As cities across Europe work towards climate neutrality, the question of how climate transitions are happening has become as important as what is happening. Two recent NetZeroCities webinars have explored how just transition principles are being applied in practice. The first webinar, as part of NetZeroCities Communities of Practice, focused on action in the built environment from a neighbourhood, city and industry-led lens. The second, as part of the Online Planning Lab for Mission-minded cities, was centred on how Valencia and Stockholm embedded equity and social justice into municipal operations. Together, the sessions highlighted the complexity, realities, and promise of delivering climate action that is effective and fair.
Webinar 1: Orchestrating the Just Transition in the Built Environment
The Community of Practice webinar brought together city authorities, community organisations and private-sector actors to explore how justice can be operationalised in the built environment—one of the largest sources of urban emissions and a major driver of social inequality.
The session opened with a framing from NetZeroCities partners on just transition as more than harm mitigation. Speakers stressed the need to recognise historical inequalities, ensure participation, distribute benefits fairly, and build long-term adaptive capacity within communities.
Examples from Madrid illustrated how justice can be delivered at neighbourhood scale. The cooperative group Tangente presented its Transition Blocks initiative in a low-income area, where a Fair Transition Office embedded in a neighbourhood association supports residents with energy renovation, collective solar projects, and community activities. Demonstrator blocks, thermographic walks, and school-based climate adaptation projects showed how technical measures can also rebuild trust, social ties, and collective agency.
From the private sector, Morgan Sindall Construction shared how a large construction company is responding to the just transition challenge. Recognising that much of the workforce affected by decarbonisation sits within construction and its supply chains, the company created a Just Transition Fund to address skills, ethical procurement, and place-based inequality. By convening public authorities, NGOs, and investors in long-term local partnerships, Morgan Sindall demonstrated how companies can act as orchestrators—not just contractors—of equitable transition.
The city perspective was represented by Barcelona, which showcased how justice is being embedded into urban transformation at scale. Through measures such as climate shelters for heat-vulnerable residents, superblocks prioritising care and pedestrians, greening of residual urban spaces, and large-scale affordable housing retrofits, Barcelona is aligning climate adaptation and mitigation with social inclusion. Crucially, the city emphasised neighbourhood-level planning and cross-departmental coordination to avoid green gentrification and ensure benefits reach those most exposed to climate risks.
Webinar 2: Embedding Just Transition into Municipal Operations – Valencia and Stockholm
The Online Planning Lab session on Just Transition focused more deeply on how justice becomes institutionalised inside municipal systems, through an exchange between Valencia and Stockholm.
In Valencia, Dr Victoria Pellicer presented a justice-led energy transition centred on vulnerable households. The city’s Energy Offices provide direct support to residents facing energy poverty, while innovative use of public buildings ensures that renewable energy investments deliver social returns. Solar installations on sites such as a municipal cemetery and port buildings generate clean energy that is shared with hundreds of low-income households via energy communities. Valencia also links justice to employment through a program which trains socially excluded residents as energy agents working in the Energy Offices.
Stockholm’s Björn Hugosson described a different but complementary approach, focused on governance, planning rules and long-term policy frameworks. In large redevelopment projects such as the Royal Seaport, the city applied equity principles from the very beginning of the planning process, combining strong public land ownership with early and meaningful participation—including walk-throughs with residents and children. This approach enabled Stockholm to achieve a successful outcome of 52% rental housing, demonstrating how social objectives can be embedded into major urban developments while still engaging private developers. Stockholm is also integrating justice into its climate governance through a carbon budget that accounts for consumption-based emissions—an approach that raises difficult political questions, particularly because higher-income groups tend to contribute the most to emissions.

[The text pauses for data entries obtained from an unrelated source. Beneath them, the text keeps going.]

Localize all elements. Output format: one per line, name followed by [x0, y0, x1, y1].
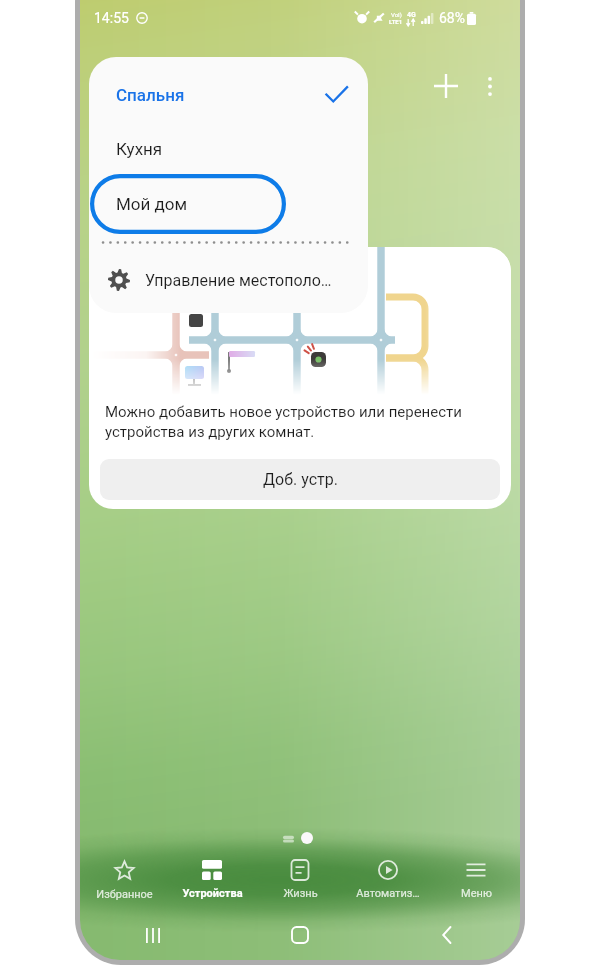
staticText: Автоматиз…: [356, 887, 420, 900]
staticText: Доб. устр.: [263, 470, 338, 489]
staticText: Мой дом: [116, 194, 188, 214]
button[interactable]: Home: [226, 915, 373, 955]
staticText: Меню: [461, 887, 492, 900]
button[interactable]: Add device: [424, 64, 468, 108]
button[interactable]: Избранное: [80, 856, 168, 910]
button[interactable]: Кухня: [89, 121, 368, 177]
button[interactable]: More options: [468, 64, 512, 108]
staticText: VoI): [391, 11, 402, 18]
button[interactable]: Управление местополо…: [89, 249, 368, 311]
staticText: 4G: [407, 11, 416, 19]
button[interactable]: Жизнь: [256, 856, 344, 910]
staticText: Жизнь: [283, 887, 318, 900]
button[interactable]: Мой дом: [90, 174, 286, 234]
button[interactable]: Спальня: [89, 67, 368, 123]
staticText: 68%: [439, 10, 465, 26]
staticText: 14:55: [94, 10, 129, 26]
button[interactable]: Back: [373, 915, 520, 955]
staticText: Кухня: [116, 139, 163, 159]
staticText: LTE1: [389, 18, 403, 25]
button[interactable]: Устройства: [168, 856, 256, 910]
button[interactable]: Автоматиз…: [344, 856, 432, 910]
staticText: Можно добавить новое устройство или пере…: [105, 403, 462, 440]
staticText: Управление местополо…: [145, 271, 332, 290]
staticText: Избранное: [96, 888, 153, 901]
button[interactable]: Меню: [432, 856, 520, 910]
staticText: Спальня: [116, 85, 185, 105]
button[interactable]: Recents: [80, 915, 226, 955]
staticText: Устройства: [182, 887, 243, 900]
button[interactable]: Доб. устр.: [100, 459, 500, 500]
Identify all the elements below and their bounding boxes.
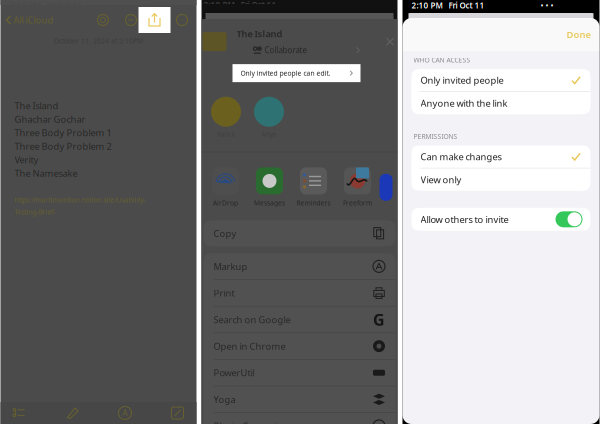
button[interactable]: Anya: [250, 97, 288, 139]
staticText: Done: [566, 28, 590, 41]
staticText: Yoga: [214, 393, 236, 406]
staticText: PERMISSIONS: [414, 132, 458, 141]
button[interactable]: More: [174, 12, 190, 28]
staticText: Only invited people can edit.: [240, 69, 330, 78]
button[interactable]: All iCloud: [0, 9, 58, 31]
button[interactable]: New note: [168, 403, 188, 423]
button[interactable]: Checklist: [8, 403, 30, 423]
staticText: G: [373, 309, 385, 330]
staticText: Fri Oct 11: [448, 0, 484, 11]
button[interactable]: Anyone with the link: [412, 92, 590, 114]
button[interactable]: Open in Chrome: [204, 333, 396, 360]
button[interactable]: Freeform: [336, 167, 380, 207]
staticText: Print: [214, 287, 234, 299]
staticText: Allow others to invite: [420, 213, 508, 226]
staticText: Ghachar Gochar: [14, 113, 86, 126]
staticText: • • •: [140, 1, 152, 10]
staticText: Copy: [214, 227, 236, 240]
button[interactable]: Photo Converter: [204, 413, 396, 424]
button[interactable]: Markup: [116, 404, 134, 422]
button[interactable]: AirDrop: [204, 167, 248, 207]
button[interactable]: New checklist: [122, 12, 140, 28]
staticText: Fri Oct 11: [240, 0, 276, 10]
button[interactable]: Copy: [204, 220, 396, 246]
button[interactable]: Markup: [204, 253, 396, 280]
button[interactable]: Only invited people: [412, 69, 590, 92]
button[interactable]: Search on Google: [204, 307, 396, 333]
staticText: Markup: [214, 260, 248, 273]
staticText: WHO CAN ACCESS: [414, 56, 470, 64]
button[interactable]: Rahul: [206, 97, 246, 139]
button[interactable]: Share: [138, 7, 170, 33]
staticText: October 11, 2024 at 2:10PM: [54, 37, 143, 46]
staticText: The Namesake: [14, 167, 78, 180]
staticText: The Island: [236, 28, 282, 40]
staticText: 2:10 PM: [204, 0, 234, 10]
staticText: Three Body Problem 1: [14, 127, 112, 139]
staticText: • • •: [540, 0, 554, 11]
button[interactable]: Markup: [94, 12, 112, 28]
staticText: Search on Google: [214, 313, 290, 326]
button[interactable]: Can make changes: [412, 145, 590, 168]
button[interactable]: Messages: [248, 167, 292, 207]
staticText: Anya: [262, 130, 276, 139]
staticText: Three Body Problem 2: [14, 140, 112, 152]
staticText: Testing-Brief-: [14, 208, 56, 216]
staticText: https://martinsnotion.notion.site/Usabil…: [14, 196, 146, 204]
button[interactable]: Yoga: [204, 386, 396, 413]
staticText: AirDrop: [213, 198, 238, 207]
button[interactable]: Allow others to invite: [412, 208, 590, 231]
staticText: Collaborate: [264, 45, 308, 55]
staticText: Can make changes: [420, 150, 502, 163]
button[interactable]: Attach: [62, 403, 82, 423]
staticText: Open in Chrome: [214, 340, 286, 352]
staticText: Anyone with the link: [420, 97, 508, 109]
button[interactable]: View only: [412, 168, 590, 191]
staticText: Freeform: [343, 198, 372, 207]
button[interactable]: PowerUtil: [204, 360, 396, 386]
staticText: Only invited people: [420, 74, 504, 86]
button[interactable]: Done: [558, 23, 600, 46]
staticText: A: [122, 408, 128, 418]
button[interactable]: Print: [204, 280, 396, 306]
button[interactable]: Only invited people can edit.: [232, 64, 360, 82]
staticText: Photo Converter: [214, 420, 286, 424]
staticText: Reminders: [296, 198, 330, 207]
staticText: Verity: [14, 154, 38, 166]
staticText: View only: [420, 173, 462, 186]
staticText: All iCloud: [14, 14, 54, 26]
button[interactable]: Close: [380, 32, 400, 51]
staticText: 2:10 PM: [412, 0, 442, 11]
button[interactable]: Reminders: [292, 167, 336, 207]
staticText: Messages: [254, 198, 285, 207]
staticText: The Island: [14, 100, 58, 112]
staticText: PowerUtil: [214, 367, 254, 379]
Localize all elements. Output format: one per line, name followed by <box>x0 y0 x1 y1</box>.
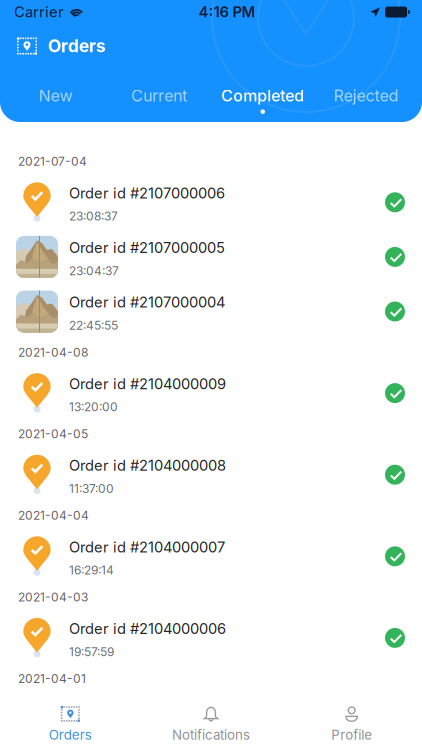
button[interactable]: Order id #2107000006 <box>0 175 422 230</box>
button[interactable]: Order id #2104000006 <box>0 611 422 665</box>
staticText: 2021-04-03 <box>18 590 88 604</box>
staticText: Rejected <box>334 86 399 106</box>
staticText: 2021-07-04 <box>18 154 87 169</box>
staticText: Order id #2107000005 <box>69 239 225 256</box>
staticText: 2021-04-05 <box>18 427 88 441</box>
staticText: 4:16 PM <box>198 3 256 21</box>
staticText: Order id #2104000007 <box>69 538 225 556</box>
staticText: Order id #2104000009 <box>69 375 226 393</box>
button[interactable]: Current <box>108 85 211 115</box>
button[interactable]: Order id #2104000009 <box>0 366 422 420</box>
staticText: Profile <box>331 727 372 743</box>
staticText: New <box>39 86 73 106</box>
staticText: 22:45:55 <box>69 318 118 333</box>
staticText: 2021-04-04 <box>18 508 89 523</box>
staticText: 13:20:00 <box>69 400 118 414</box>
staticText: 11:37:00 <box>69 481 114 496</box>
button[interactable]: Rejected <box>314 85 418 115</box>
staticText: 23:04:37 <box>69 264 119 278</box>
button[interactable]: New <box>4 85 108 115</box>
staticText: Order id #2104000008 <box>69 457 226 474</box>
staticText: Order id #2107000004 <box>69 293 225 311</box>
staticText: Orders <box>49 727 92 743</box>
staticText: Current <box>131 86 187 106</box>
staticText: Order id #2104000006 <box>69 620 226 638</box>
button[interactable]: Order id #2104000007 <box>0 529 422 584</box>
staticText: Notifications <box>172 727 250 743</box>
staticText: Completed <box>221 86 304 106</box>
staticText: 2021-04-01 <box>18 671 86 686</box>
staticText: Order id #2107000006 <box>69 184 225 202</box>
staticText: Carrier <box>14 3 64 21</box>
button[interactable]: Orders <box>0 700 141 749</box>
button[interactable]: Order id #2107000005 <box>0 230 422 284</box>
button[interactable]: Profile <box>281 700 422 749</box>
staticText: 16:29:14 <box>69 563 114 577</box>
staticText: Orders <box>48 36 106 56</box>
button[interactable]: Completed <box>211 85 314 115</box>
staticText: 2021-04-08 <box>18 345 88 360</box>
staticText: 19:57:59 <box>69 644 114 659</box>
button[interactable]: Order id #2104000008 <box>0 447 422 502</box>
button[interactable]: Order id #2107000004 <box>0 284 422 339</box>
button[interactable]: Notifications <box>141 700 281 749</box>
staticText: 23:08:37 <box>69 209 118 223</box>
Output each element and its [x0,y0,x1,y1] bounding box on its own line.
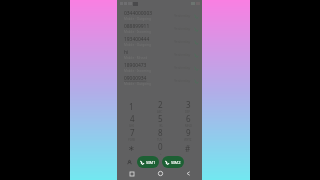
staticText: 0344000003 [124,10,152,17]
button[interactable]: 4 [117,114,146,128]
button[interactable]: 193400444 [117,35,202,48]
staticText: 193400444 [124,36,150,43]
staticText: Mobile · Outgoing [124,82,151,86]
staticText: Mobile · Missed [124,56,148,60]
staticText: 4 [130,113,135,124]
button[interactable]: Home [146,167,174,180]
staticText: 18900473 [124,62,147,69]
staticText: Mobile · Outgoing [124,17,151,21]
staticText: 8 [158,127,163,138]
staticText: 2 [158,99,163,110]
button[interactable]: # [174,142,202,156]
button[interactable]: Recents [117,167,146,180]
staticText: Mobile · Incoming [124,30,151,34]
button[interactable]: Call 0344000003 [193,13,199,19]
button[interactable]: 0344000003 [117,9,202,22]
staticText: 5 [158,113,163,124]
staticText: 6 [186,113,191,124]
button[interactable]: Call hi [193,52,199,58]
button[interactable]: 7 [117,128,146,142]
button[interactable]: 9 [174,128,202,142]
button[interactable]: Call 193400444 [193,39,199,45]
staticText: 0 [158,141,163,152]
staticText: # [185,143,191,154]
staticText: ∗ [128,144,135,153]
button[interactable]: SIM1 [137,156,159,168]
button[interactable]: Add contact [125,158,133,166]
staticText: 9 [186,127,191,138]
staticText: SIM2 [171,160,181,165]
staticText: SIM1 [146,160,156,165]
button[interactable]: Call 088899911 [193,26,199,32]
staticText: 3 [186,99,191,110]
staticText: 09000934 [124,75,147,82]
staticText: 7 [130,127,135,138]
button[interactable]: 2 [146,100,174,114]
button[interactable]: 5 [146,114,174,128]
button[interactable]: 18900473 [117,61,202,74]
staticText: Mobile · Outgoing [124,43,151,47]
button[interactable]: 1 [117,100,146,114]
button[interactable]: 09000934 [117,74,202,87]
button[interactable]: 6 [174,114,202,128]
button[interactable]: 0 [146,142,174,156]
staticText: 1 [129,101,134,112]
button[interactable]: ∗ [117,142,146,156]
staticText: Mobile · Incoming [124,69,151,73]
button[interactable]: Call 18900473 [193,65,199,71]
button[interactable]: Call 09000934 [193,78,199,84]
button[interactable]: SIM2 [162,156,184,168]
staticText: hi [124,49,129,56]
button[interactable]: 8 [146,128,174,142]
button[interactable]: Back [174,167,202,180]
button[interactable]: 088899911 [117,22,202,35]
staticText: 088899911 [124,23,150,30]
button[interactable]: 3 [174,100,202,114]
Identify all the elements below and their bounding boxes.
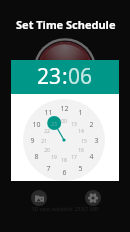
staticText: SD card available: 25301 MB [0,206,130,213]
button[interactable]: 21 [41,138,47,145]
button[interactable]: 12 [60,104,69,114]
button[interactable]: 3 [94,136,99,146]
button[interactable]: 22 [44,128,50,135]
button[interactable]: 6 [62,168,67,178]
button[interactable]: 20 [44,147,50,154]
button[interactable]: 18 [61,157,67,164]
button[interactable]: 00 [61,118,67,125]
button[interactable]: 15 [81,138,87,145]
button[interactable]: 5 [78,164,83,174]
button[interactable]: 8 [34,152,39,162]
button[interactable]: Gallery [31,190,47,206]
staticText: Set Time Schedule [16,17,116,32]
button[interactable]: 2 [89,120,94,130]
staticText: : [62,62,68,91]
button[interactable]: 19 [51,154,57,161]
button[interactable]: 23 [37,62,62,91]
button[interactable]: Settings [85,190,101,206]
button[interactable]: 4 [89,152,94,162]
button[interactable]: 10 [32,120,41,130]
button[interactable]: 06 [68,62,93,91]
button[interactable]: 1 [78,108,83,118]
button[interactable]: 17 [71,154,77,161]
button[interactable]: 7 [46,164,51,174]
button[interactable]: 11 [44,108,53,118]
button[interactable]: 16 [78,147,84,154]
button[interactable]: 13 [71,121,77,128]
button[interactable]: 23 [51,121,57,128]
button[interactable]: 14 [78,128,84,135]
button[interactable]: 9 [30,136,35,146]
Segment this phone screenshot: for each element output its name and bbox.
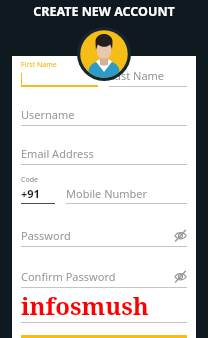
- staticText: Password: [21, 228, 174, 243]
- staticText: Mobile Number: [66, 186, 148, 201]
- staticText: Username: [21, 107, 75, 122]
- button[interactable]: Confirm Password: [21, 269, 187, 288]
- staticText: Email Address: [21, 146, 94, 161]
- staticText: infosmush: [21, 289, 149, 322]
- other: Show confirm password: [174, 270, 187, 283]
- button[interactable]: Last Name: [109, 68, 187, 87]
- button[interactable]: First Name: [21, 60, 98, 87]
- staticText: First Name: [21, 60, 57, 70]
- staticText: CREATE NEW ACCOUNT: [0, 3, 208, 20]
- other: Show password: [174, 229, 187, 242]
- button[interactable]: Code: [21, 175, 55, 204]
- button[interactable]: Email Address: [21, 146, 187, 165]
- staticText: Last Name: [109, 68, 165, 83]
- staticText: +91: [21, 186, 40, 201]
- button[interactable]: Password: [21, 228, 187, 247]
- button[interactable]: Mobile Number: [66, 186, 187, 204]
- button[interactable]: Username: [21, 107, 187, 126]
- staticText: Code: [21, 175, 38, 185]
- staticText: Confirm Password: [21, 269, 174, 284]
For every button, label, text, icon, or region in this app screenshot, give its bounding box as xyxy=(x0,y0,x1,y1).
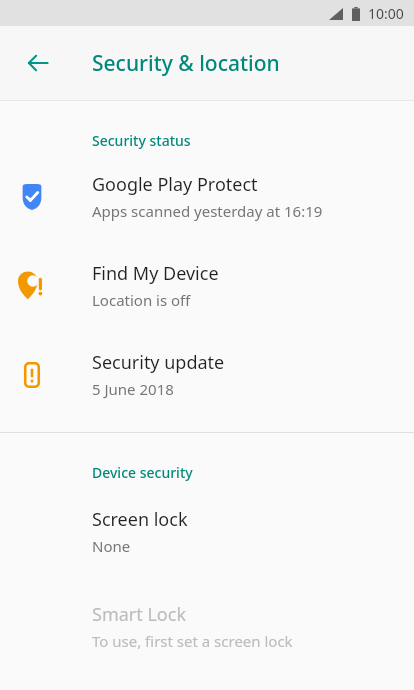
staticText: Google Play Protect xyxy=(92,172,258,197)
button[interactable]: Screen lock xyxy=(0,507,414,556)
button[interactable]: Find My Device xyxy=(0,261,414,310)
staticText: Security update xyxy=(92,350,225,375)
button[interactable]: Smart Lock xyxy=(0,602,414,651)
staticText: To use, first set a screen lock xyxy=(92,631,293,651)
staticText: Apps scanned yesterday at 16:19 xyxy=(92,201,323,221)
staticText: None xyxy=(92,536,131,556)
button[interactable]: Back xyxy=(14,39,62,87)
staticText: Find My Device xyxy=(92,261,219,286)
staticText: Location is off xyxy=(92,290,191,310)
staticText: 5 June 2018 xyxy=(92,379,174,399)
staticText: 10:00 xyxy=(368,4,404,23)
button[interactable]: Security update xyxy=(0,350,414,399)
staticText: Smart Lock xyxy=(92,602,186,627)
staticText: Screen lock xyxy=(92,507,188,532)
staticText: Device security xyxy=(92,463,193,482)
staticText: Security & location xyxy=(92,49,280,78)
button[interactable]: Google Play Protect xyxy=(0,172,414,221)
staticText: Security status xyxy=(92,131,191,150)
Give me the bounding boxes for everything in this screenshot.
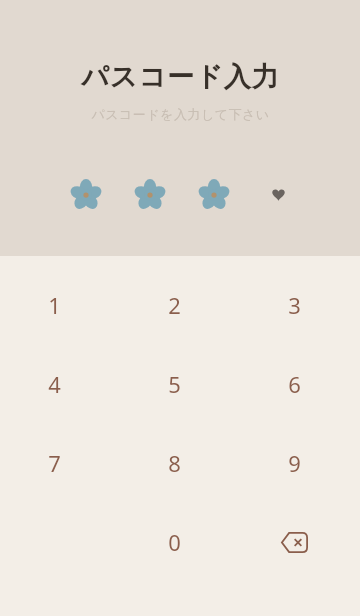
button[interactable]: 3 <box>259 270 329 340</box>
button[interactable]: 8 <box>139 428 209 498</box>
button[interactable]: 9 <box>259 428 329 498</box>
staticText: 9 <box>288 448 301 478</box>
button[interactable]: 4 <box>19 349 89 419</box>
staticText: 7 <box>48 448 61 478</box>
button[interactable]: 0 <box>139 507 209 577</box>
staticText: 6 <box>288 369 301 399</box>
staticText: 0 <box>168 527 181 557</box>
button[interactable]: 1 <box>19 270 89 340</box>
staticText: 1 <box>48 290 61 320</box>
staticText: 2 <box>168 290 181 320</box>
button[interactable]: 7 <box>19 428 89 498</box>
button[interactable]: Delete <box>259 507 329 577</box>
staticText: 8 <box>168 448 181 478</box>
button[interactable]: 2 <box>139 270 209 340</box>
staticText: パスコード入力 <box>81 60 280 94</box>
button[interactable]: 5 <box>139 349 209 419</box>
staticText: パスコードを入力して下さい <box>91 106 270 122</box>
staticText: 4 <box>48 369 61 399</box>
staticText: 3 <box>288 290 301 320</box>
staticText: 5 <box>168 369 181 399</box>
button[interactable]: 6 <box>259 349 329 419</box>
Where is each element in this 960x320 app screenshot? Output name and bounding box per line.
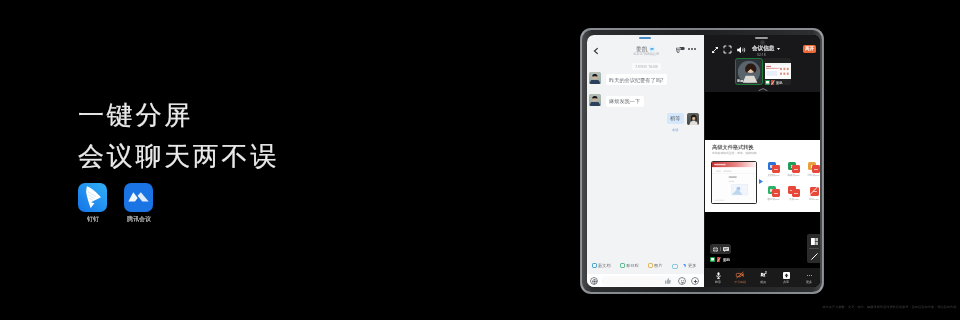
staticText: PDF	[790, 189, 794, 192]
button[interactable]: Split screen handle	[639, 37, 651, 39]
staticText: 会议聊天两不误	[78, 140, 279, 173]
button[interactable]: 钉钉	[78, 183, 107, 223]
staticText: 更多	[688, 263, 697, 268]
button[interactable]: Split screen handle	[755, 37, 768, 39]
button[interactable]: 昨天的会议纪要有了吗?	[606, 74, 667, 85]
staticText: 7月9日 10:08	[635, 64, 658, 69]
button[interactable]: Self video	[735, 58, 763, 85]
button[interactable]: 离开	[803, 45, 816, 53]
staticText: 昨天的会议纪要有了吗?	[609, 76, 664, 83]
staticText: 开启视频	[734, 280, 746, 284]
staticText: 一键分屏	[78, 99, 193, 132]
button[interactable]: P	[805, 161, 820, 176]
staticText: PDF	[813, 190, 817, 193]
button[interactable]: 看日程	[620, 263, 639, 268]
button[interactable]: 共享	[777, 271, 795, 284]
button[interactable]: PDF	[805, 185, 820, 200]
button[interactable]: Avatar	[589, 94, 601, 106]
button[interactable]: 更多	[682, 263, 697, 268]
staticText: X	[791, 164, 794, 169]
staticText: 腾讯会议	[127, 215, 151, 223]
button[interactable]: Avatar	[589, 72, 601, 84]
staticText: 离开	[805, 46, 815, 52]
button[interactable]: N	[765, 185, 782, 200]
button[interactable]: 姜凯	[636, 45, 655, 52]
staticText: 幻灯转PDF	[807, 173, 820, 176]
staticText: 看日程	[626, 263, 639, 268]
staticText: 支持多种格式互转，简单、快捷转换	[712, 151, 757, 155]
staticText: P	[811, 164, 814, 169]
staticText: 图片及产品参数、文字、图片、视频等相关宣传资料仅供参考，实际以实物为准，请以实物…	[822, 305, 960, 309]
staticText: PDF	[814, 168, 818, 171]
staticText: 李曼	[737, 79, 744, 83]
staticText: 姜凯	[723, 258, 730, 262]
staticText: 未读	[672, 128, 679, 132]
staticText: 姜凯	[776, 81, 783, 85]
button[interactable]: Message input	[601, 276, 690, 286]
button[interactable]: W	[765, 161, 782, 176]
staticText: PDF	[794, 192, 798, 195]
button[interactable]: 新文档	[592, 263, 611, 268]
button[interactable]: Preview	[712, 162, 756, 203]
staticText: 稍等	[670, 115, 681, 122]
button[interactable]: 更多	[800, 271, 818, 284]
staticText: PDF	[774, 192, 778, 195]
staticText: 更多	[806, 280, 812, 284]
staticText: 北京字节跳动公司	[633, 52, 660, 56]
button[interactable]: Avatar	[687, 113, 699, 125]
button[interactable]: Video call	[675, 44, 685, 54]
button[interactable]: 会议信息	[752, 45, 780, 52]
button[interactable]: X	[785, 161, 802, 176]
staticText: 麻烦发我一下	[609, 98, 641, 105]
button[interactable]: 开启视频	[731, 271, 749, 284]
button[interactable]: Network and chat	[710, 244, 731, 254]
staticText: PDF	[794, 168, 798, 171]
staticText: 静音	[715, 280, 721, 284]
staticText: 图片转PDF	[767, 197, 780, 200]
button[interactable]: 稍等	[667, 113, 684, 124]
staticText: 文档转PDF	[767, 173, 780, 176]
staticText: 表格转PDF	[787, 173, 800, 176]
button[interactable]: 2	[754, 271, 772, 284]
staticText: 2	[765, 271, 767, 275]
button[interactable]: 麻烦发我一下	[606, 96, 644, 107]
staticText: 拆分PDF	[809, 197, 819, 200]
staticText: 合并PDF	[789, 197, 799, 200]
button[interactable]: Layout	[807, 234, 820, 248]
staticText: 共享	[783, 280, 789, 284]
button[interactable]: 静音	[709, 271, 727, 284]
button[interactable]: PDF	[785, 185, 802, 200]
button[interactable]: Shared screen	[763, 58, 791, 85]
button[interactable]: Like	[664, 277, 672, 285]
staticText: 成员	[760, 280, 766, 284]
button[interactable]: Voice	[590, 277, 598, 285]
button[interactable]: Speaker	[736, 45, 745, 54]
button[interactable]: Add	[691, 277, 699, 285]
staticText: 钉钉	[87, 215, 99, 223]
button[interactable]: Folder	[672, 264, 678, 269]
button[interactable]: 高级文件格式转换	[705, 140, 820, 212]
button[interactable]: Back	[590, 45, 601, 56]
button[interactable]: Switch camera	[710, 45, 719, 54]
button[interactable]: 腾讯会议	[124, 183, 153, 223]
button[interactable]: More	[687, 44, 697, 54]
staticText: 新文档	[598, 263, 611, 268]
staticText: 02:18	[757, 52, 766, 57]
button[interactable]: 图片	[648, 263, 663, 268]
staticText: N	[770, 188, 774, 193]
staticText: 高级文件格式转换	[712, 144, 754, 151]
button[interactable]: Full screen	[723, 45, 732, 54]
button[interactable]: Annotate	[807, 249, 820, 263]
staticText: 姜凯	[636, 45, 648, 52]
button[interactable]: Emoji	[678, 277, 686, 285]
staticText: W	[770, 164, 774, 169]
staticText: PDF	[774, 168, 778, 171]
staticText: 图片	[654, 263, 663, 268]
staticText: 会议信息	[752, 45, 775, 52]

Both cities discussed the challenges of just transition: internal coordination across departments, resistance to redistributive policies, and differing public perceptions of fairness—such as tensions around energy prices, mobility restrictions, or low-emission zones.
Key Takeaways for Cities
Across both webinars, several shared lessons emerged:
- Just transition is operational, not abstract: it can be delivered through buildings, land, budgets, procurement, and everyday municipal services.
- Public assets are powerful levers: cities can use land, buildings and planning powers to redistribute benefits and protect vulnerable groups.
- Participation must start early: involving communities from the outset builds legitimacy and better outcomes.
Cross-sector collaboration is essential: cities, communities and companies each control different pieces of the transition puzzle. - Justice takes time, capacity and political courage: but framing climate action around wellbeing, affordability and care helps build support.
Together, these discussions demonstrate that applying a just transition lens is not an optional addition to climate policy but rather an integral way to reshaping how cities plan, govern and invest - ensuring that the path to climate neutrality strengthens social cohesion rather than undermining it.